Cheguei ao palácio e antes de entrar no quintalão acendi o charuto. Pensava que ia ser admirado, apoiado, olhado como um vitorioso da vida. Puro engano de alma. Fui xingado com todas as palavras desagradáveis e condenado a ir comprar fiado um cartucho de arroz à loja do Mókotó, que nos tinha cortado o crédito por incumprimento abusivo e reiterado. 

Sempre fui um homem de sorte. Entrei na loja e a esposa do comerciante, uma senhora que conseguiu a quadratura do círculo porque era quadrada e redonda ao mesmo tempo, torceu o nariz ao fumo do charuto. Para impressionar o Mókótó soltei uma grande baforada para o seu rosto, antes de pedir fiado o cartucho do arroz. E ele, em vez de se esvair na volúpia do fumo, protestou: 

- Kitó, não me atires com essa merda à cara! 

Gente sem categoria. Entrei a matar: 

- Preciso de um quilo de arroz, pago amanhã. E o Mókótó, para me ver pelas costas, pesou o produto e despachou-me.

Entrei triunfante no palácio com o cartuxo de arroz. O Joca Luandense tinha arranjado um saco de patas de frango, oferta do engenheiro da Avicuca, que era fã das suas crónicas e contos na Tribuna dos Musseques. Fui perdoado pelo devaneio do charuto e todos deram uma passa tipo cachimbo da paz. A vida é uma coisa maravilhosa. A seguir aos baixos logo subimos. Agora fumamos jucas ou caricocos, logo charutos cubanos.

Em Paris também fui do céu ao inferno várias vezes. Aluno aplicado do mestre François Châtelet, fui levado pela Mamé, o Toi Caeiro e o Serras Gago às aulas de Foucault no Collège de France. Muito melhor do que a voluptuosidade dos H Upmann. 

Os meus amigos tinham um espírito muito inquieto e descobriram que o creme do creme eram as aulas de Lacan. E lá fui eu. O mestre, como quem não quer a coisa, entrou a matar dizendo: A mulher não existe! Fiquei siderado.

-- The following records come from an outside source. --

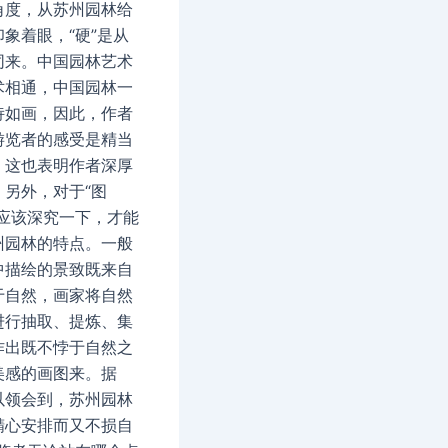
角度，从苏州园林给
象着眼，“硬”是从
同来。中国园林艺术
术相通，中国园林一
诗如画，因此，作者
游览者的感受是精当
，这也表明作者深厚
。另外，对于“图
也应该深究一下，才能
州园林的特点。一般
中描绘的景致既来自
于自然，画家将自然
进行抽取、提炼、集
作出既不悖于自然之
美感的画图来。据
以领会到，苏州园林
精心安排而又不损自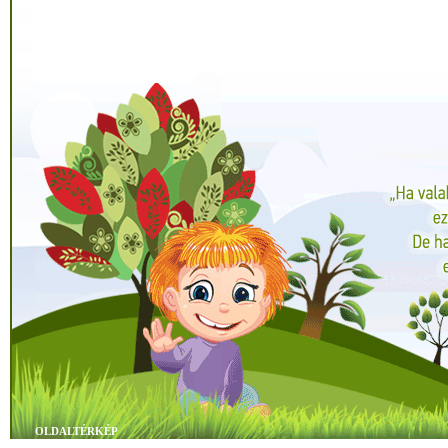
OLDALTÉRKÉP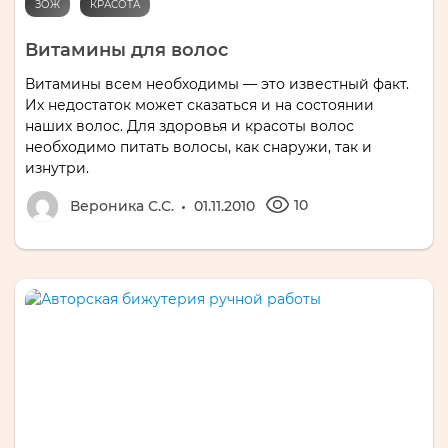
ЗОЖ
КРАСОТА
Витамины для волос
Витамины всем необходимы — это известный факт.
Их недостаток может сказаться и на состоянии
наших волос. Для здоровья и красоты волос
необходимо питать волосы, как снаружи, так и
изнутри.
10
Вероника С.С.
01.11.2010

Este gajo devia conhecer a Helena de Troia, com um grande carregamento de copos, insultando e ameaçando o Cassiano Bossa Nova quando tentava engatar-me. Ou, tresloucada, decidia que aviava numa noite todos os fazendeiros que iam a Luanda vender o café. Fez uma combina com o dono da residencial Katekero que lhe garantia quarto permanente, para o negócio. Chegou a ocupar dez quartos numa noite!

 Primeiro levava os bêbados que, mal se deitavam adormeciam, roncando como a camioneta Morris do meu pai. Ela aliviava-os das notas e partia para outro freguês a cair de bêbado. Arranjava makas mundiais! A Helena de Troia não existe? O Lacan está louco.

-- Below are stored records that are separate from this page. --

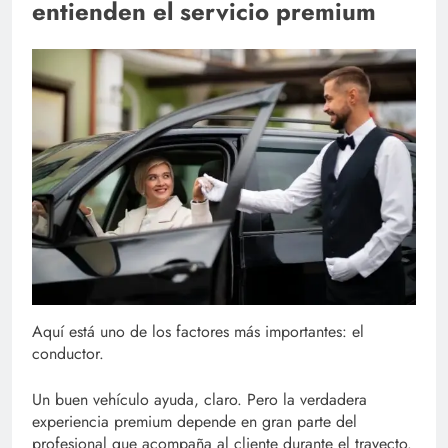
entienden el servicio premium
Aquí está uno de los factores más importantes: el
conductor.
Un buen vehículo ayuda, claro. Pero la verdadera
experiencia premium depende en gran parte del
profesional que acompaña al cliente durante el trayecto.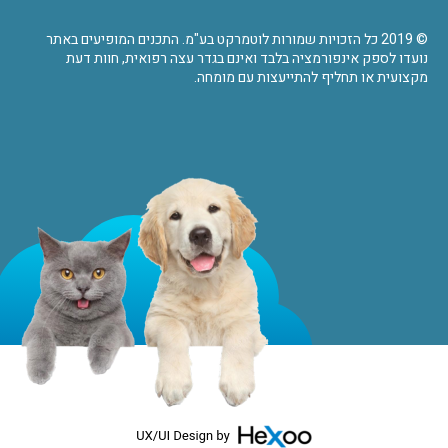
© 2019 כל הזכויות שמורות לוטמרקט בע"מ. התכנים המופיעים באתר
נועדו לספק אינפורמציה בלבד ואינם בגדר עצה רפואית, חוות דעת
מקצועית או תחליף להתייעצות עם מומחה.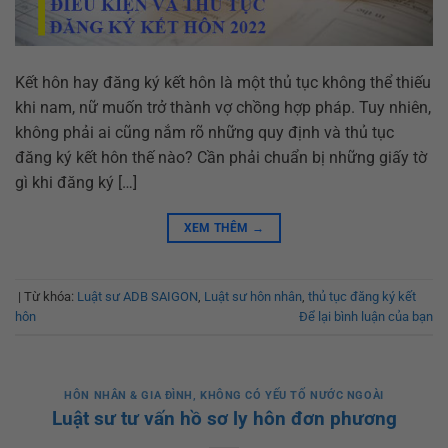
Kết hôn hay đăng ký kết hôn là một thủ tục không thể thiếu
khi nam, nữ muốn trở thành vợ chồng hợp pháp. Tuy nhiên,
không phải ai cũng nắm rõ những quy định và thủ tục
đăng ký kết hôn thế nào? Cần phải chuẩn bị những giấy tờ
gì khi đăng ký […]
XEM THÊM
→
|
Từ khóa:
Luật sư ADB SAIGON
,
Luật sư hôn nhân
,
thủ tục đăng ký kết
hôn
Để lại bình luận của bạn
HÔN NHÂN & GIA ĐÌNH
,
KHÔNG CÓ YẾU TỐ NƯỚC NGOÀI
Luật sư tư vấn hồ sơ ly hôn đơn phương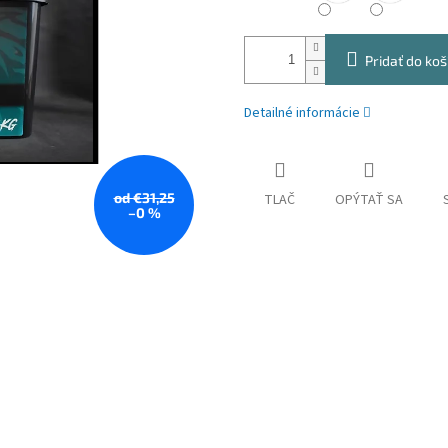
Pridať do koš
Detailné informácie
od €31,25
TLAČ
OPÝTAŤ SA
–0 %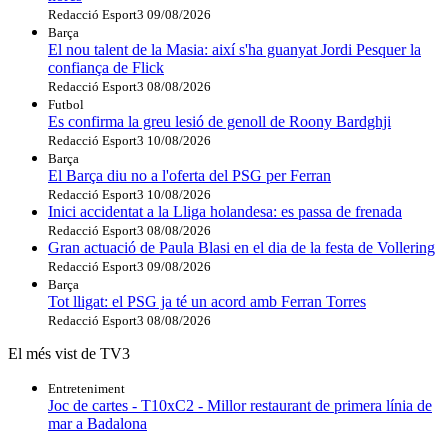
Redacció Esport3
09/08/2026
Barça
El nou talent de la Masia: així s'ha guanyat Jordi Pesquer la
confiança de Flick
Redacció Esport3
08/08/2026
Futbol
Es confirma la greu lesió de genoll de Roony Bardghji
Redacció Esport3
10/08/2026
Barça
El Barça diu no a l'oferta del PSG per Ferran
Redacció Esport3
10/08/2026
Inici accidentat a la Lliga holandesa: es passa de frenada
Redacció Esport3
08/08/2026
Gran actuació de Paula Blasi en el dia de la festa de Vollering
Redacció Esport3
09/08/2026
Barça
Tot lligat: el PSG ja té un acord amb Ferran Torres
Redacció Esport3
08/08/2026
El més vist de TV3
Entreteniment
Joc de cartes - T10xC2 - Millor restaurant de primera línia de
mar a Badalona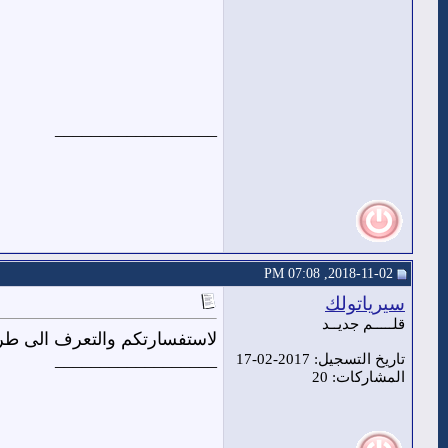
__________________
2018-11-02, 07:08 PM
سيرياتولك
قلـــــم جديــد
لاستفسارتكم والتعرف الى طري
__________________
تاريخ التسجيل: 2017-02-17
المشاركات: 20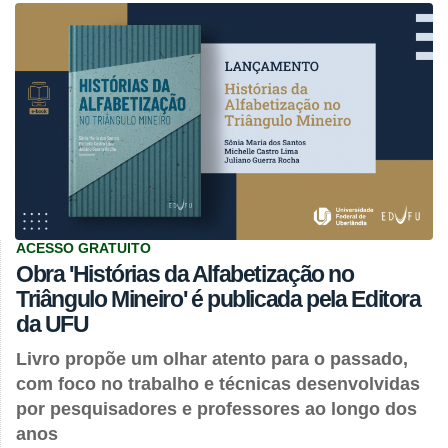
ACESSO GRATUITO
Obra 'Histórias da Alfabetização no
Triângulo Mineiro' é publicada pela Editora
da UFU
Livro propõe um olhar atento para o passado,
com foco no trabalho e técnicas desenvolvidas
por pesquisadores e professores ao longo dos
anos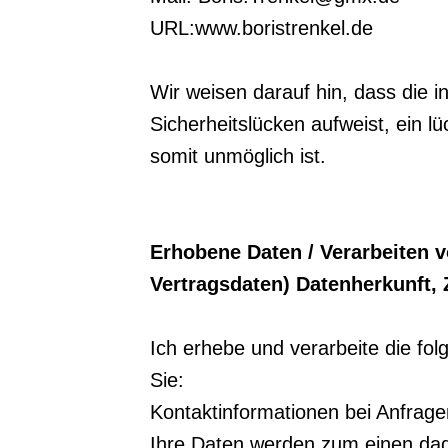
URL:www.boristrenkel.de
Wir weisen darauf hin, dass die 
Sicherheitslücken aufweist, ein lü
somit unmöglich ist.
Erhobene Daten / Verarbeiten 
Vertragsdaten) Datenherkunft,
Ich erhebe und verarbeite die f
Sie:
Kontaktinformationen bei Anfrage
Ihre Daten werden zum einen dad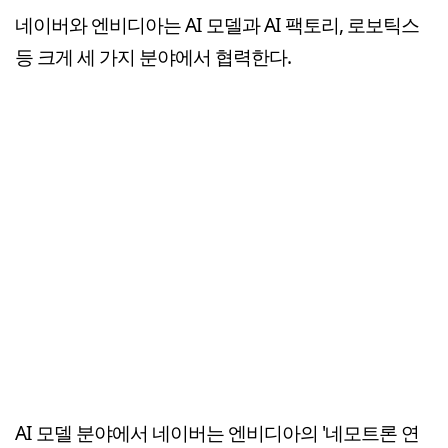
네이버와 엔비디아는 AI 모델과 AI 팩토리, 로보틱스
등 크게 세 가지 분야에서 협력한다.
AI 모델 분야에서 네이버는 엔비디아의 '네모트론 연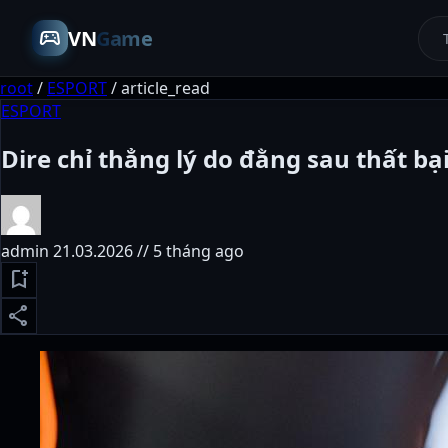
sports_esports
VN
Game
root
/
ESPORT
/
article_read
ESPORT
Dire chỉ thẳng lý do đằng sau thất bạ
admin
21.03.2026 // 5 tháng ago
bookmark_add
share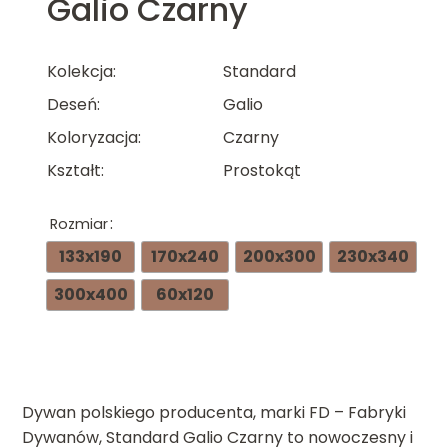
Galio Czarny
Kolekcja
Standard
Deseń
Galio
Koloryzacja
Czarny
Kształt
Prostokąt
Rozmiar
133x190
170x240
200x300
230x340
300x400
60x120
Dywan polskiego producenta, marki FD – Fabryki
Dywanów, Standard Galio Czarny to nowoczesny i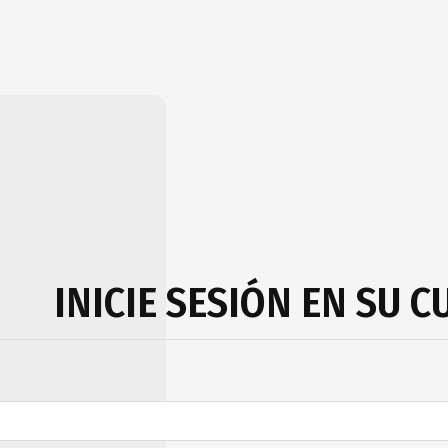
INICIE SESIÓN EN SU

Se a mulher não existisse nem o Presidente João Lourenço conseguia salvar Angola. Fica sabendo, ó mestre, que se a mulher não existisse eu hoje era milionário sem asas de marimbondo e fazia parte da corte do Presidente João Lourenço, no mínimo, à frente do Grupo Carrinho. 

A mulher existe, sim. E ainda bem. Desejo ardentemente que continue a existir em 2023. Ficam já a saber que, se as mulheres desaparecerem no novo ano, eu marcho também.

Em Paris regressei às aulas do mestre François Châtelet mesmo a tempo de ser recrutado para figurante no filme de Arrabal, Eu Irei como um Cavalo Louco. O filósofo também participou na fita, embora desempenhando um papel ligeiramente secundário quando ele era o máximo filósofo.

Em 2023 vou fumar charutos. Ninguém mais me vê fumando jucas fininhos e caricocos mal cheirosos. A mulher existe, perfilhou-me e eu vou ganhar o euromlihões. Preparem-se, o Kitó está de volta!